TASK DESCRIPTION:
Using the data below, count the lines that carry the string "muhasebe" and write only the count.

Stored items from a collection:
"""

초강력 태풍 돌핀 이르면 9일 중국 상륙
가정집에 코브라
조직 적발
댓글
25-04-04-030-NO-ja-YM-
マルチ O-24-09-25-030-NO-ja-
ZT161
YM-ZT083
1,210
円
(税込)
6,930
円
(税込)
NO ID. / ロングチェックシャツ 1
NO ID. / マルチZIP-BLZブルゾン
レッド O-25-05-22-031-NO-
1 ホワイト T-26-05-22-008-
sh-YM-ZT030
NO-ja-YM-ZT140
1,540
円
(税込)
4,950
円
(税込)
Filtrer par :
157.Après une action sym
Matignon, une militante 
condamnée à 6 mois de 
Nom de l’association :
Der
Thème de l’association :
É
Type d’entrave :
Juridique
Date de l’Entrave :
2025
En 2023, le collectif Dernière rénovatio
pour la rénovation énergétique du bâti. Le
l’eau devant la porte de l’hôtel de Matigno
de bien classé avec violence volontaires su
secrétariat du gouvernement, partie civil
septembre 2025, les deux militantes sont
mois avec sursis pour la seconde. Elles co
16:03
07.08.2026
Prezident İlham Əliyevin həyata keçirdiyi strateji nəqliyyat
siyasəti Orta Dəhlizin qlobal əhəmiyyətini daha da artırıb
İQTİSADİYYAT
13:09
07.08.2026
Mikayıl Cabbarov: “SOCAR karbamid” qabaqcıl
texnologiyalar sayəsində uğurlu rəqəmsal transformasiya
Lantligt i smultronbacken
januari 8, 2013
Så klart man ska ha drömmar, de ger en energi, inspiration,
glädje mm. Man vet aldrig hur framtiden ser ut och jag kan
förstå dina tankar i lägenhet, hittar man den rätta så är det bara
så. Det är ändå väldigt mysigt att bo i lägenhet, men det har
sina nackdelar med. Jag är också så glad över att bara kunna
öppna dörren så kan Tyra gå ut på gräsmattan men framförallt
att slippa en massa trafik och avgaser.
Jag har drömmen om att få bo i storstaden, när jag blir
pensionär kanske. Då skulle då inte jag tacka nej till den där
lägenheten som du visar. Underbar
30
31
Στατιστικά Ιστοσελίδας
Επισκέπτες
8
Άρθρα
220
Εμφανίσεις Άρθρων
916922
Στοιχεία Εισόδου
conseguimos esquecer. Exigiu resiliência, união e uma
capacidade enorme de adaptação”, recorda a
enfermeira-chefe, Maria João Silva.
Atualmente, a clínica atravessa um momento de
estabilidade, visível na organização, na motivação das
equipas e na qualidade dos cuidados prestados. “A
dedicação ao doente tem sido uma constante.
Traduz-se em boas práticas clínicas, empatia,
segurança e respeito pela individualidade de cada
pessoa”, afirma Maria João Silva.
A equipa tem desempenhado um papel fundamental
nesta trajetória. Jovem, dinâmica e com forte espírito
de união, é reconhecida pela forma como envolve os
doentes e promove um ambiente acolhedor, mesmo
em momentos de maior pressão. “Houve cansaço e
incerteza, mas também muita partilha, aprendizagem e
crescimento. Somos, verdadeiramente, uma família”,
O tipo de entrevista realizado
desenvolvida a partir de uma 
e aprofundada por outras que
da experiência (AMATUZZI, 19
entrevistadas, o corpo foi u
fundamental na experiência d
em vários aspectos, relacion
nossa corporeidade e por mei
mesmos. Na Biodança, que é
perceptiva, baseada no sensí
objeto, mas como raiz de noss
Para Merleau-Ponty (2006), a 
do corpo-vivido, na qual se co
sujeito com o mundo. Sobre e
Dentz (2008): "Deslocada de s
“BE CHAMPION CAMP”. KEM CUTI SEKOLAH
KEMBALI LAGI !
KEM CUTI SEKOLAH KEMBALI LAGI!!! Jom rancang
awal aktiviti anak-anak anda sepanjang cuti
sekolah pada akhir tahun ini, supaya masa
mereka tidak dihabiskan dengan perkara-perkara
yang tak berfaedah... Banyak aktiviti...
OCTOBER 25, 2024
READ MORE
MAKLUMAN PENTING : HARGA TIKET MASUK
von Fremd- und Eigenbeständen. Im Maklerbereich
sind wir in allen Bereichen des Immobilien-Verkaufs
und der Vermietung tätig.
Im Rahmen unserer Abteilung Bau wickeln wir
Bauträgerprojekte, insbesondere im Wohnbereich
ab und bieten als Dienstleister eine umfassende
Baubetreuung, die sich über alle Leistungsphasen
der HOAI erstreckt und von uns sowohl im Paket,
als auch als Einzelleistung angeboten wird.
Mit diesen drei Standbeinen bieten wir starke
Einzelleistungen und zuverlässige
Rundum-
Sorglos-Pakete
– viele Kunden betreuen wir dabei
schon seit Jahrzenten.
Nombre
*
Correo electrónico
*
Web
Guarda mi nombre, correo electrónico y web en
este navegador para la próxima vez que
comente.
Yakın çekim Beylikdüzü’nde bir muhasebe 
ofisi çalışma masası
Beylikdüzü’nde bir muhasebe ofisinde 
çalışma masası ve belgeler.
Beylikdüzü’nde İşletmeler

"""

ANSWER SECTION:
2